I found myself amused reading of one daydream of Jung’s in which he found himself on a battlefield, with Sigmund Freud riding a chariot down a mountain towards them. A comrade-in-arms of Jung in this fantasy, described as a “brown-skinned savage”, hurled a weapon at their enemy, it met its mark and imaginary Sigmund Freud fell imaginarily dead.

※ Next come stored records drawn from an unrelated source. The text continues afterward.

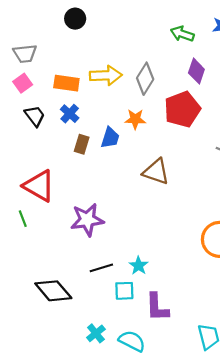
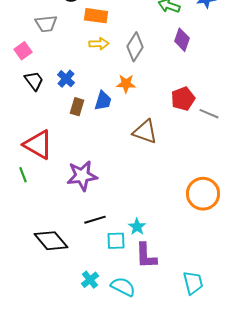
gray trapezoid: (25, 54) -> (46, 24), moved
yellow arrow: (106, 75) -> (99, 44), size x0.7
orange rectangle: (66, 83) -> (96, 16), moved
red pentagon: (182, 109) -> (183, 99), moved, size x0.7
cyan star: (139, 266) -> (137, 227), moved

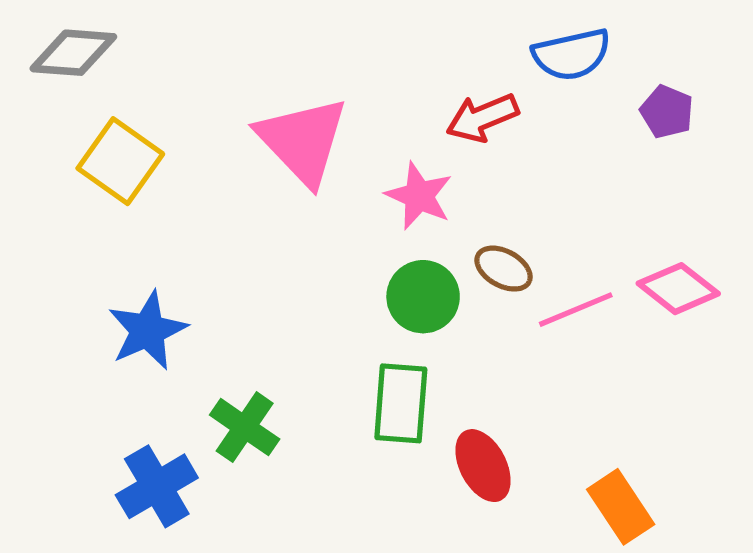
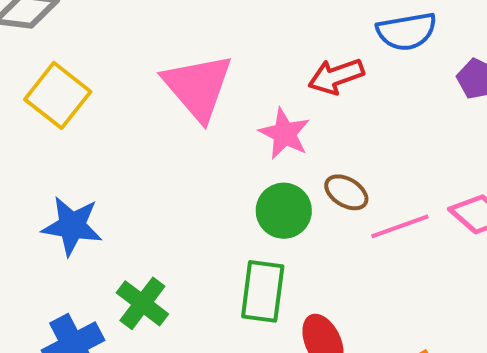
blue star: (148, 330) -> (72, 226), turned 30

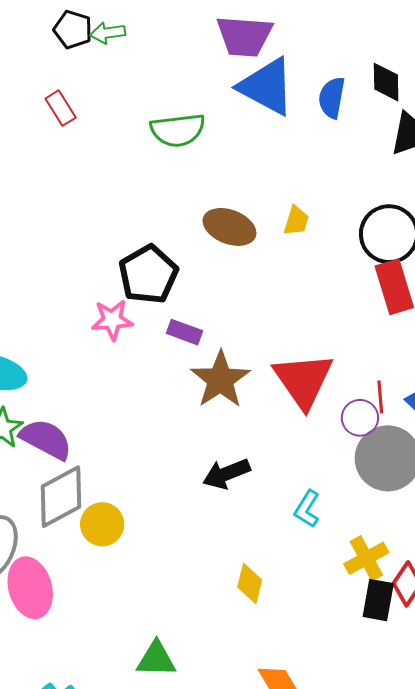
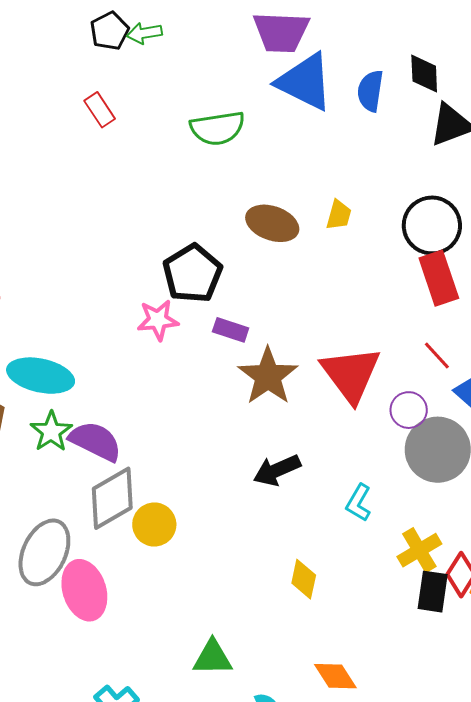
black pentagon: (73, 30) -> (110, 31), turned 30
red line: (380, 397) -> (437, 355), moved, turned -36

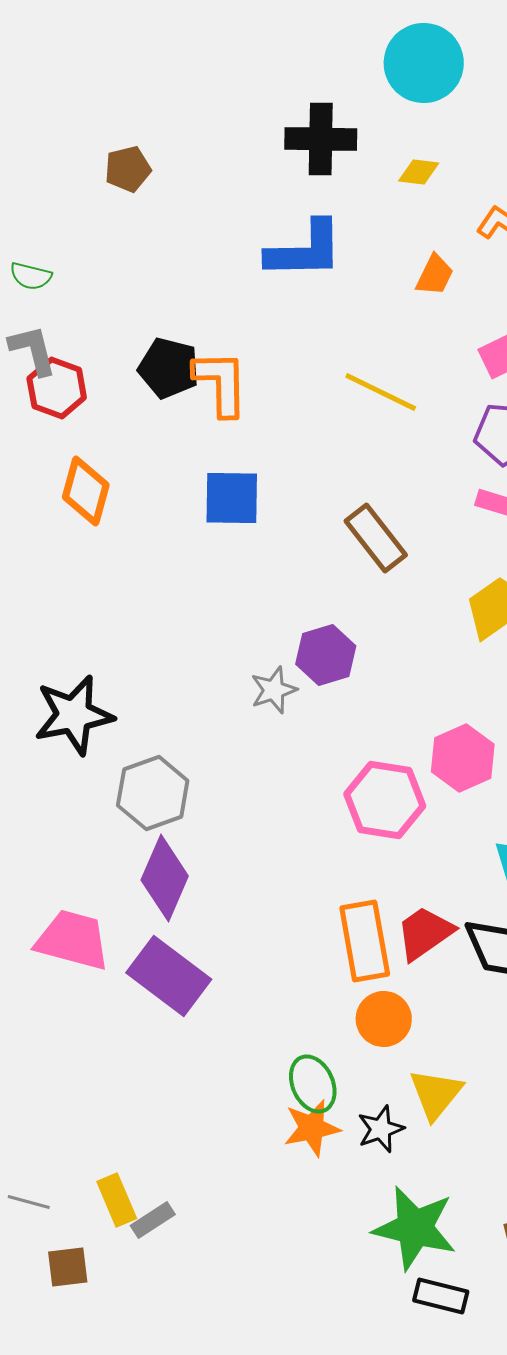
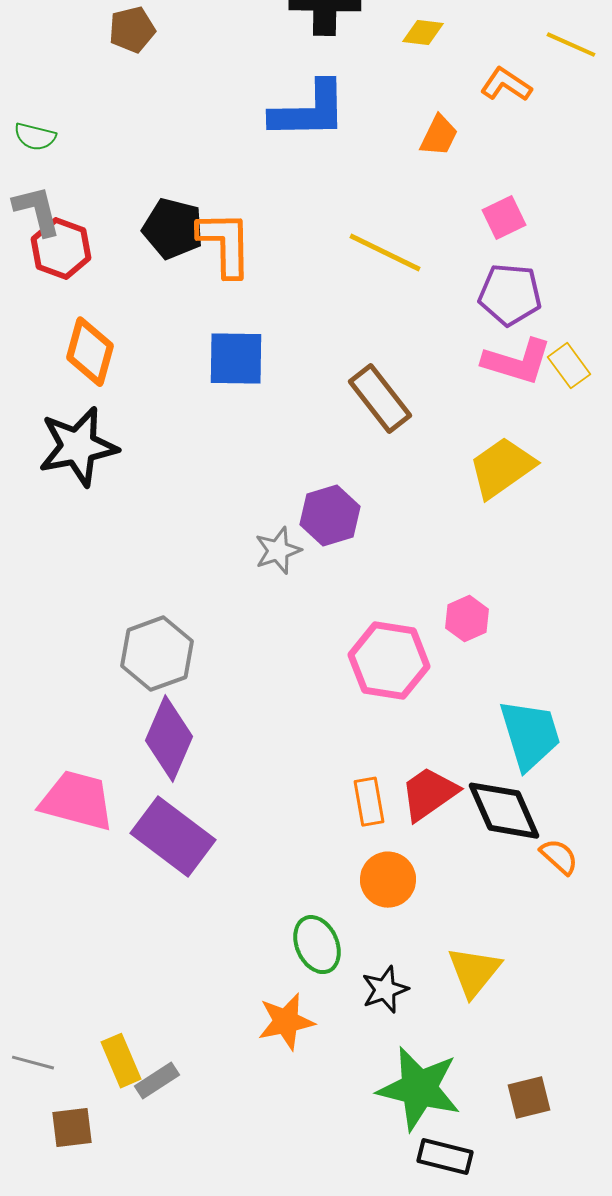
black star: (74, 715) -> (78, 447), moved
pink hexagon: (463, 758) -> (467, 619), size x0.7
orange rectangle: (365, 941) -> (369, 802), size x0.6
yellow triangle: (436, 1094) -> (474, 972), moved
orange star: (312, 1128) -> (286, 1022), moved

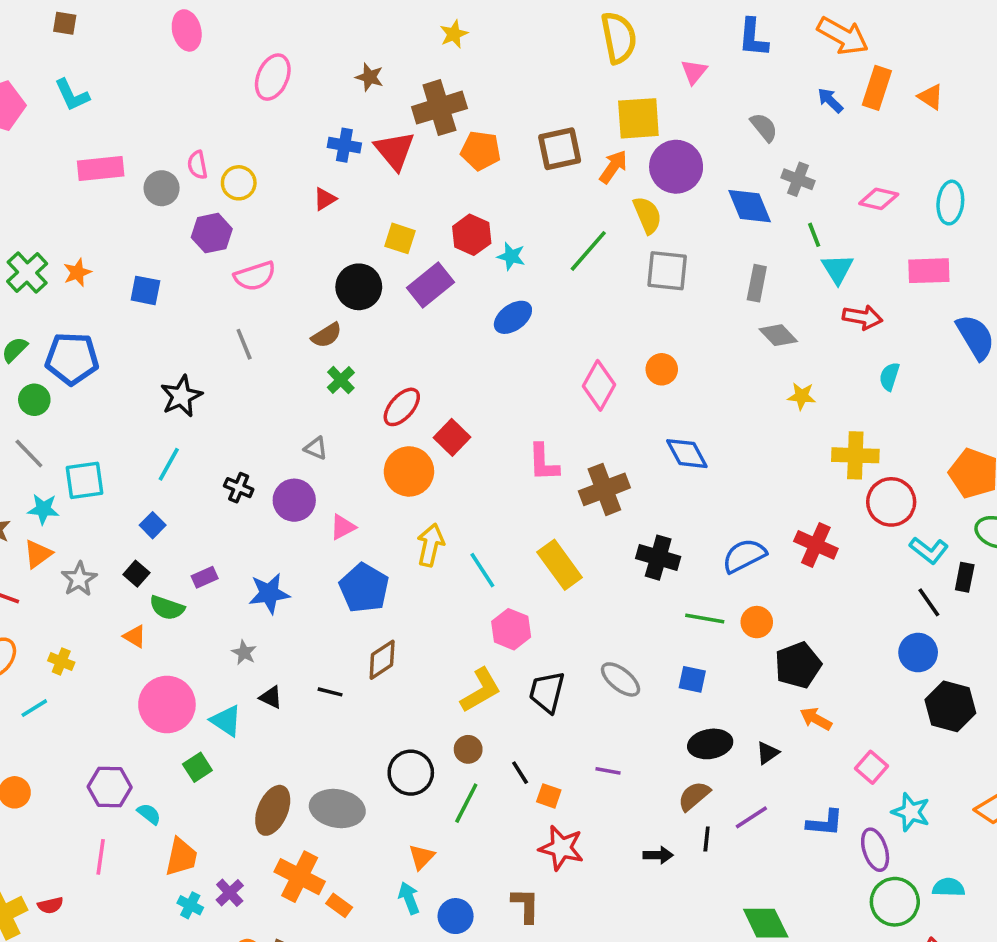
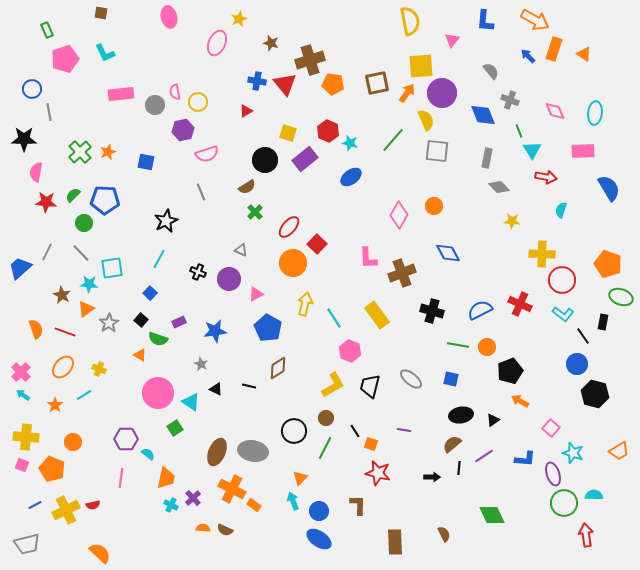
yellow star: (454, 34) -> (239, 19), moved
pink diamond: (879, 199) -> (555, 111), turned 55
cyan L-shape: (929, 550) -> (563, 314), moved

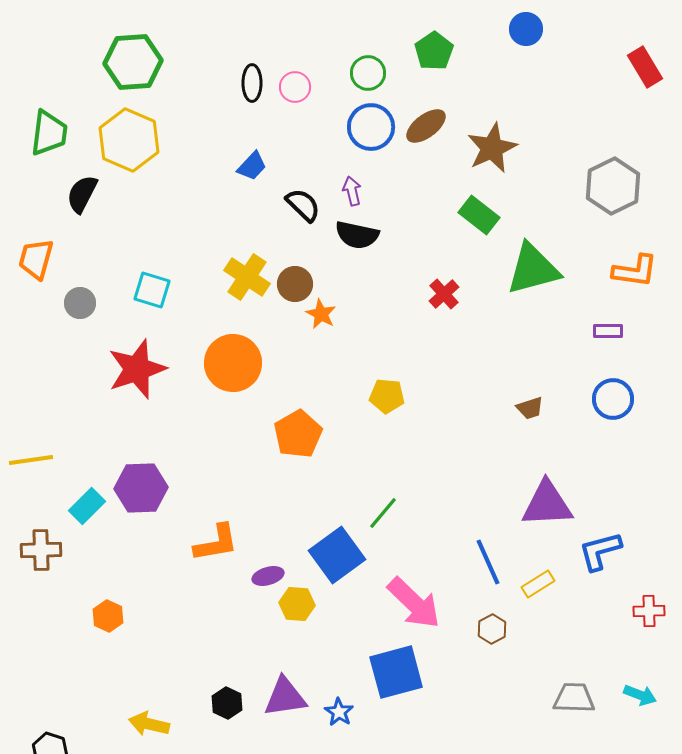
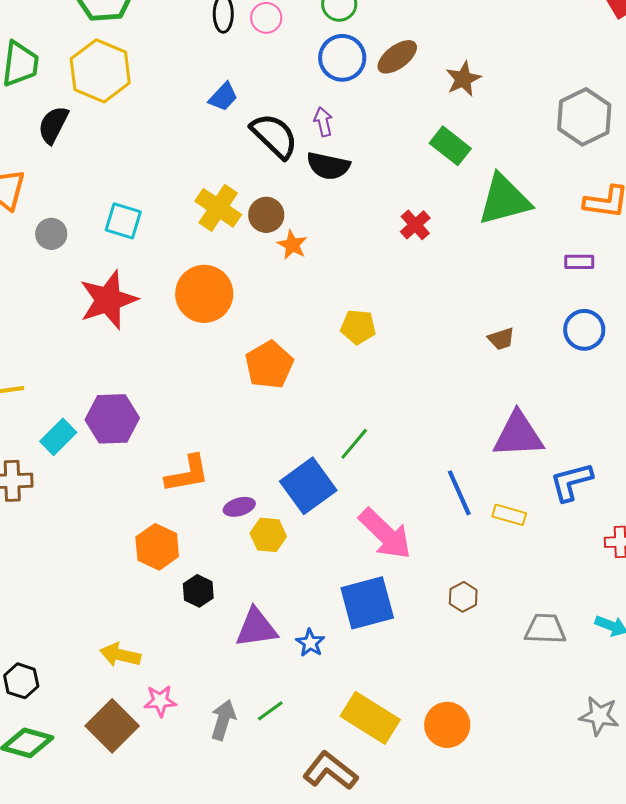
brown star: (492, 148) -> (463, 79), size x0.7
black semicircle: (303, 205) -> (274, 136), size x1.4
yellow rectangle: (538, 584) -> (509, 515), turned 48
orange hexagon: (108, 616) -> (157, 547), moved, size x1.4
brown hexagon: (492, 629) -> (463, 597), moved
black hexagon: (227, 703) -> (198, 591), moved

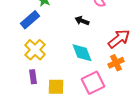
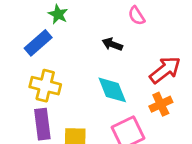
yellow cross: (35, 50) -> (45, 86), turned -30
purple rectangle: (33, 77) -> (42, 124), size x1.5

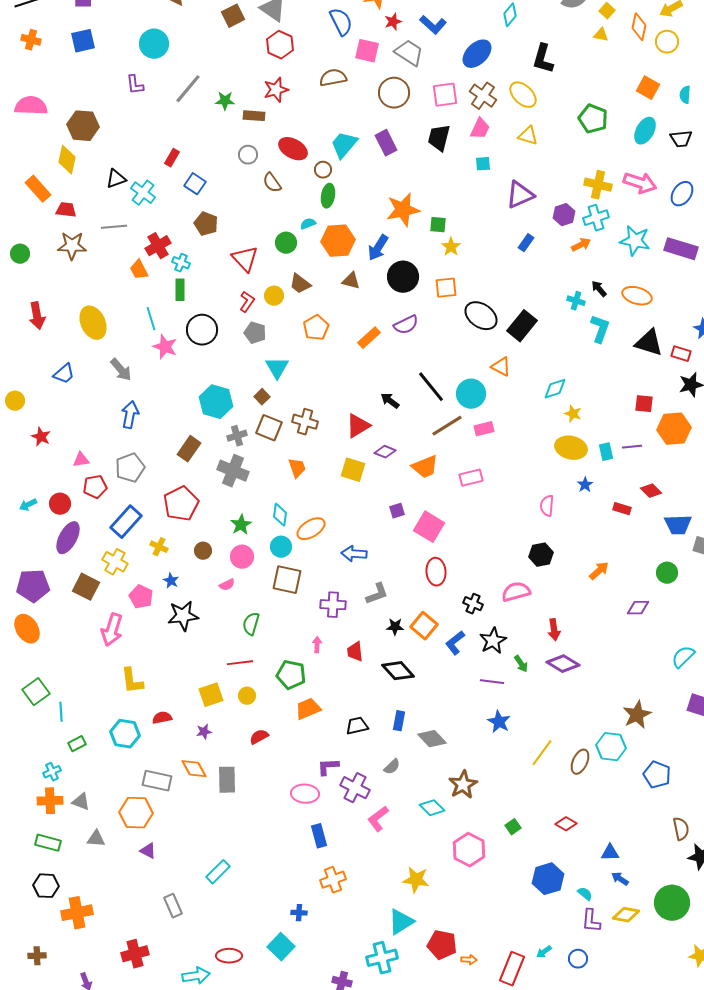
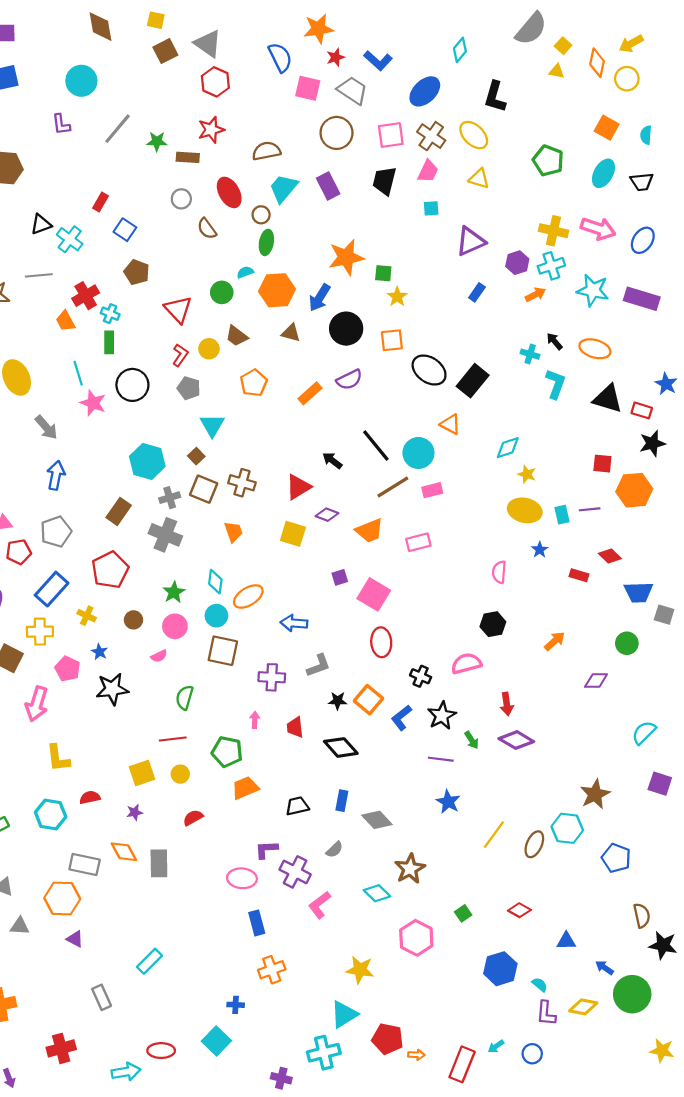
brown semicircle: (333, 78) -> (266, 151), moved
red ellipse: (293, 149) -> (229, 192), turned 32
yellow cross: (115, 562) -> (40, 632), turned -30
blue arrow: (620, 879) -> (605, 968), moved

Another version of their falling-out that I’d read of involved Freud psychoanalyzing Jung and coming to the conclusion that Jung was conspiring against Freud, and Freud believed that action must be taken in accordance with that—even though, especially as, that impulse Freud “found” in Jung must have been entirely subconscious. I imagine Jung trying to convince himself that Freud’s entire framework was not, and had never been, real or right at all in any measure—a way to protect and purify oneself against emotional abuse, and recover oneself. Freud got everyone pegged wrong, some forefather of psychology that is—how preposterous that Freud would find any fibre of disloyalty in someone who admired him as much as Jung—

And yet, there Jung stood in the daydream of a battlefield, and there imaginary Sigmund Freud lay imaginarily dead as though Jung’s subconscious were trying to tell him something. The way Jung interpreted it was this: though this imaginary corpse borrowed Freud’s face, the archetype was that of the patriarchal warrior, and while having a mentor figure had helped Jung to mature, it was time for that notion to “die” and for Jung to finally grow up into his own prestige. (Especially as the same archetype allegedly remained very much alive in pre-Second-World-War collective psyches…and created Nazis. I’d read it as fitting, then, that the personage to deal the killing blow in Jung’s mindscape was dark and “savage” although I haven’t read more on Jung’s analysis and relationship to this comrade-in-arms yet.) I read it as the chariot-riding archetype was too pure to be human (so no human can become an archetype unless they are repressing a lot), and too different from Jung by nature even then for Jung to ever have a hope of growing up into the doppelganger of Freud that Freud seemed to have expected of his proteges. (Hi, Adler.)

*

Archery lessons were a massive bore, to go through and to write about. Still, eventually, gradually, I started to feel better. Marigold and the sessions became gradually less vivid. I still don’t have a bow of my own. The imaginary inanimate object remains very opinionated as it explodes randomly into arrows (randomly, except when I’ve borrowed Marigold’s bow.) Lately, Marigold’s been back around, but hasn’t bossed me around to do much. Will follow where this leads; not to be an ingrate, but Marigold never struck me as the type to show up or do anything just because (though I’d never personally had to pay any tithes yet, nor have I borne witness to any of her plans coming to fruition. Maybe it’s too big or on a need-to-know basis.)